Editor: My interest as the organizer of the annual Labor of Love Day to Honor Caregivers each Labor Day has been my community endeavors since we first started this campaign five years ago,
During this period, the illness has mushroomed out of control and this pandemic is sweeping the world. Not one helpful protocol to abate this disease has been developed. We are still following the hospice/palliative route, as the old expression goes, stuck in the mud. Nursing homes under hospice discharge patients to their homes when palliative signs begin. At that time, the doctor discharges the patient on the premise of being terminal.
I have designed a different protocol home-bound patients may become more susceptible to other illness when not being monitored even though a nurse might make infrequent visits they lack diagnostic equipment. They always make sure you have enough morphine to counter pain and continue until the patient succumbs.

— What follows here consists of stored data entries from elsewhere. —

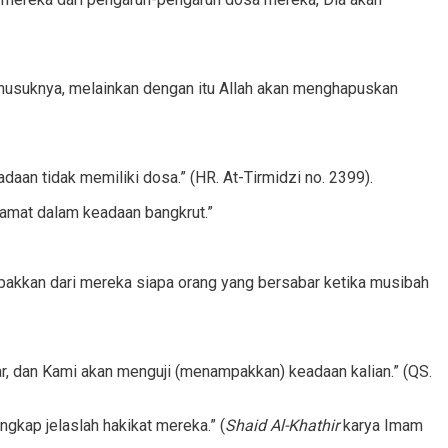
menusuknya, melainkan dengan itu Allah akan menghapuskan
aan tidak memiliki dosa.” (HR. At-Tirmidzi no. 2399).
kiamat dalam keadaan bangkrut.”
akkan dari mereka siapa orang yang bersabar ketika musibah
ar, dan Kami akan menguji (menampakkan) keadaan kalian.” (QS.
gkap jelaslah hakikat mereka.” (
Shaid Al-Khathir
karya Imam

Pardon my inventive mind as I develop my theory based on observation and a humanitarian concern. People do not die from Alzheimer’s, contrary to many death certificates. They die from conditions of the brain that cause failure of vital organs.
Starring me in the face is a need, the introduction of a new medical discipline, a critical care doctor. This practice would visit the patient, order new medicine, order a review of vitals, hospitalize if necessary, and correct any illness they identify, to sustain life. If practiced, this could eliminate hospice and palliative needs and the patient so identified with Alzheimer’s dementia can stay in their own home and immediately come under the care of the critical care doctor. I anticipate better results than the current system.
Bottom line, prevent the anticipated death timeline if the patient can be sustained without pain.